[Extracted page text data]
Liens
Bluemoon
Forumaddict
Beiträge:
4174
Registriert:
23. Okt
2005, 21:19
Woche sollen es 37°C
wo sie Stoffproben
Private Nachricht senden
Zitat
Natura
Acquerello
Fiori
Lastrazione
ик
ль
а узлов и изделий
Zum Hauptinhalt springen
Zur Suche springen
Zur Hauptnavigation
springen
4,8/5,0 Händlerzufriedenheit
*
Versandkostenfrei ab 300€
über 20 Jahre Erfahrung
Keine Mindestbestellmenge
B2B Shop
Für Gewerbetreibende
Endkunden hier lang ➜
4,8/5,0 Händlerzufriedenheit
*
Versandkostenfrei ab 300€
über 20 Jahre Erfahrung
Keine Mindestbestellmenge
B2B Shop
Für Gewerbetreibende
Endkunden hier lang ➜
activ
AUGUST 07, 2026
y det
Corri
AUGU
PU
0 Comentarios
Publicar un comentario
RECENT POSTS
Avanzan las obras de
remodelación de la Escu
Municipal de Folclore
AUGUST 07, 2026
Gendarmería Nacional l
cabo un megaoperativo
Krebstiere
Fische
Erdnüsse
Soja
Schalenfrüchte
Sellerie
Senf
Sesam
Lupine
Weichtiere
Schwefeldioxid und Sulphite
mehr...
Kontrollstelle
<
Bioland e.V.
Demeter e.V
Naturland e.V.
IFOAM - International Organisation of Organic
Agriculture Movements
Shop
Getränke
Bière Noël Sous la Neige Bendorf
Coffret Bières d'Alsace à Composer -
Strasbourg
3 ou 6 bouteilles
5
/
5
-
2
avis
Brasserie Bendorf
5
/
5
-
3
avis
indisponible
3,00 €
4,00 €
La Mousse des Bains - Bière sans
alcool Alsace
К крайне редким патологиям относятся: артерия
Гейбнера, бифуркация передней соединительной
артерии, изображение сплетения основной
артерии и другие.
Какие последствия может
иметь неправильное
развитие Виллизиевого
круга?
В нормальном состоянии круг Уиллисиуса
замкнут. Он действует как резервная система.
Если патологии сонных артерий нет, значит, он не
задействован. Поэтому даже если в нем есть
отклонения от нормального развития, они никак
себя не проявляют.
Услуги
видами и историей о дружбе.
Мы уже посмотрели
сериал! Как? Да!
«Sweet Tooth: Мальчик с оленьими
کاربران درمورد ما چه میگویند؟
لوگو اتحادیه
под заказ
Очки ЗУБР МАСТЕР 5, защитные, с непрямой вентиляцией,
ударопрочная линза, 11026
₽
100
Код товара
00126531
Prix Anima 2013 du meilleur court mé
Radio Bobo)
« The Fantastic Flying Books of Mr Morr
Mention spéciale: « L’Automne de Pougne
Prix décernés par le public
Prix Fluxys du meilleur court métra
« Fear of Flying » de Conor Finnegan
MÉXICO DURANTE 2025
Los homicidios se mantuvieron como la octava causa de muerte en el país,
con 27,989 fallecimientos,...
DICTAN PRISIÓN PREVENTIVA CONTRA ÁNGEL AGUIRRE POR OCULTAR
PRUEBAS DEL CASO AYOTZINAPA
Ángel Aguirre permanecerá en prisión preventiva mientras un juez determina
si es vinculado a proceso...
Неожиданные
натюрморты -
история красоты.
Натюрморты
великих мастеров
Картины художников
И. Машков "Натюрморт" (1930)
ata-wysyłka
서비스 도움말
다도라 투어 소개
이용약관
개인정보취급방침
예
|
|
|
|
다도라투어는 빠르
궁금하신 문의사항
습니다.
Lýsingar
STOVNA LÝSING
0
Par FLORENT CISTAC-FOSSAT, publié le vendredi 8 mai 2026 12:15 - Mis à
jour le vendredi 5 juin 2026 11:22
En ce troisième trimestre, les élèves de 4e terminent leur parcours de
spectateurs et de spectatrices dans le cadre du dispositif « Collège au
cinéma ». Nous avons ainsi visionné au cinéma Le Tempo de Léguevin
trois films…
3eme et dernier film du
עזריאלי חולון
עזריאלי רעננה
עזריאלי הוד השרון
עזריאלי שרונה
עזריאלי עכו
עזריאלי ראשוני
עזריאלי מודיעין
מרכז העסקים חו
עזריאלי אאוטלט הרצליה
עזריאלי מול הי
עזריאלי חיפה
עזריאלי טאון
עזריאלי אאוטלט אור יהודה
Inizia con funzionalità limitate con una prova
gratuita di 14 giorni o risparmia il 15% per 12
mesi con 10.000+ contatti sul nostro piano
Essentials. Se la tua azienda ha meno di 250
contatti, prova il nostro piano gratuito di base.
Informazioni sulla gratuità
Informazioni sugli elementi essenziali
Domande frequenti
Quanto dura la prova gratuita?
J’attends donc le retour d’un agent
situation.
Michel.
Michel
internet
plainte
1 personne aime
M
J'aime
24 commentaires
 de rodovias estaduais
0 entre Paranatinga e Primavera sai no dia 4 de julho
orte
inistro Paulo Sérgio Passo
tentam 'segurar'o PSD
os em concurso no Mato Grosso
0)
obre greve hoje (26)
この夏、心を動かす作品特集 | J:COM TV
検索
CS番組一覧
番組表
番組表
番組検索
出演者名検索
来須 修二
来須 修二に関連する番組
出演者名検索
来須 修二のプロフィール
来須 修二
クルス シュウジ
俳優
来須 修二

**Task to carry out**
Give back exactly the lines above, from the line containing "себя не проявляют." through the line containing "Prix Anima 2013 du meilleur court mé", with both end lines and nothing more.

**Solution to this problem**
себя не проявляют.
Услуги
видами и историей о дружбе.
Мы уже посмотрели
сериал! Как? Да!
«Sweet Tooth: Мальчик с оленьими
کاربران درمورد ما چه میگویند؟
لوگو اتحادیه
под заказ
Очки ЗУБР МАСТЕР 5, защитные, с непрямой вентиляцией,
ударопрочная линза, 11026
₽
100
Код товара
00126531
Prix Anima 2013 du meilleur court mé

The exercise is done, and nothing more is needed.